New Year memories: The ragged old man, housie and terrace parties
It’s the last day of a beautiful year of ups and downs and today, I’m filled with nostalgia for the year gone by, says Divya Nair.
It seems like yesterday when I finished my work on time, took a bus to Pune to be part of what was touted to be a grand New Year celebration with close friends.
Last year today, I sat with my boyfriend and our group of friends in his apartment in Pune, and raised a toast to celebrate. We had timed our stopwatches so that we’d clink our glasses and drink when the clock struck 12.

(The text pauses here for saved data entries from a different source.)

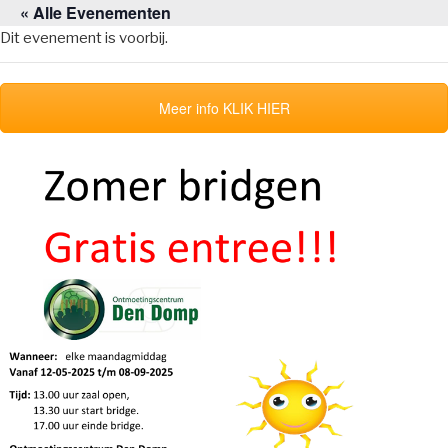
« Alle Evenementen
Naar
de
Dit evenement is voorbij.
inhoud
springen
Meer info KLIK HIER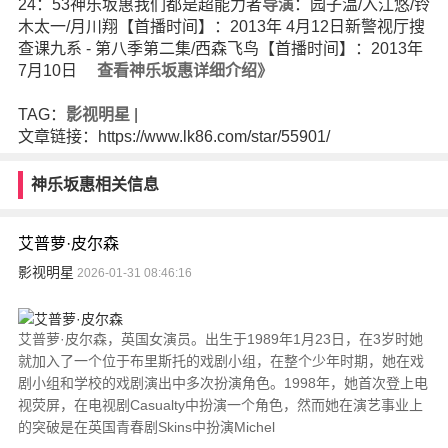
24：53神乐坂惠我们都是超能力者
导演
：园子温/入江悠/铃
木太一/月川翔【首播时间】：2013年 4月12日新警视厅搜
查课九系 - 第八季第二集/西森飞鸟【首播时间】：2013年
7月10日
查看神乐坂惠详细介绍》
TAG：
影视明星
|
文章链接：https://www.lk86.com/star/55901/
神乐坂惠相关信息
艾普萝·皮尔森
影视明星
2026-01-31 08:46:16
艾普萝·皮尔森，英国女演员。出生于1989年1月23日，在3岁时她
就加入了一个位于布里斯托的戏剧小组，在整个少年时期，她在戏
剧小组和学校的戏剧演出中多次扮演角色。1998年，她首次登上电
视荧屏，在电视剧Casualty中扮演一个角色，然而她在演艺事业上
的突破是在英国青春剧Skins中扮演Michel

It was the first time I was celebrating New Year without my family. I was with the best of people and the ambience was just perfect, but as the clock ticked away, I felt a vacuum inside, as if I was missing something, someone, important.
After we took the first celebratory sip, I excused myself and rang up home.
Amma answered at the second ring and we wished each other with the same enthusiasm we would have had we been together. Papa was getting ready for bed thinking that I would be busy, and was happy that I had called.
After I hung up, I felt guilty at celebrating an important day of the year away from home.
I thought of the more simple days when I celebrated New Year with my family.
When we were kids, we’d have a 10-day winter break from school for Christmas and New Year.
Besides preparing the huge X’mas star lantern, we’d ask people to share their old and discarded clothes. This humble contribution would be used to build our human-sized old man who would be positioned on a chair or a prominent place in the last week of December.
The kids would beat the old man, toss him in the air – gestures that showed dissent over things that went wrong that year. Almost every kid loved this tradition and would find different ways to punish the old man.
The elder gang of kids would insert a bottle in the old man’s hand or mouth and make fun of him.
When we moved to an apartment from a chawl, the building’s terrace was the most sought after venue for all celebrations.
The young ones would come up with a theme and dress code and everyone was supposed to follow it.
The celebrations would begin at 6 in the evening of December 31 and by the time it was eight, everyone would have locked their homes and gathered on the terrace.
There would be a game of housie, musical chairs, antakshari, dumb charades and other such group games.
The night of December 31 was one of those few days in the calendar when neighbours young and old came together to celebrate something in common.
If there was a death in the family of a neighbour, the celebrations would be given a miss and most of us would be at home watching a reality show, or awards function or an ‘exclusive’ movie on television. These private celebrations gestured that we were selfless and stuck together as family.
Outside the building, half an hour before midnight, the kids would drag the old man to the road and play the drums and sing old and popular Hindi songs, waking up everyone in the vicinity.
After bashing up the old man one last time, the kids would crush the bottle, tear his clothes, and wait restlessly to set him alight.
Irrespective of whether there was a celebration on the terrace or not, when it was past midnight, all of us would come out of our homes, and hug and wish each other ‘Happy New Year’.
A tradition in my family was to buy a two-kilo sponge cake and share it among neighbours and kids on New Year.
Those were days when the pleasures of life were small and the joys were plenty.
So last New Year, when I went back to be with my friends who danced to their hearts content over copious refills of alcohol, I realised that the New Years I celebrated as a kid were a lot more fun and memorable.
It was devoid of alcohol but it brought families and friends together. It did not require the perfect ambience and perfect people, because at the end of the day, a New Year party, I realised, was all about sharing and celebrating as a huge family.
And that’s what I intend to do this year and probably every year from 2014 – to celebrate the last day of the year with family.
There have been times when just like many of you, I have not been available for my family due to work and other commitments and celebrating the last day of the year with them is perhaps the best way to create new moments before you bid the year Goodbye.
Maybe this will be my last New Year celebration with family at home. In a few weeks, I’ll be married and gone. So it’s special for me. But for you, it may not be the same.
This year, dear friends, even if you are celebrating this day away from your family, do not forget to make that call home and wish your loved ones tonight.
For, just like my mom and dad, there might be people at your home waiting to hear from you.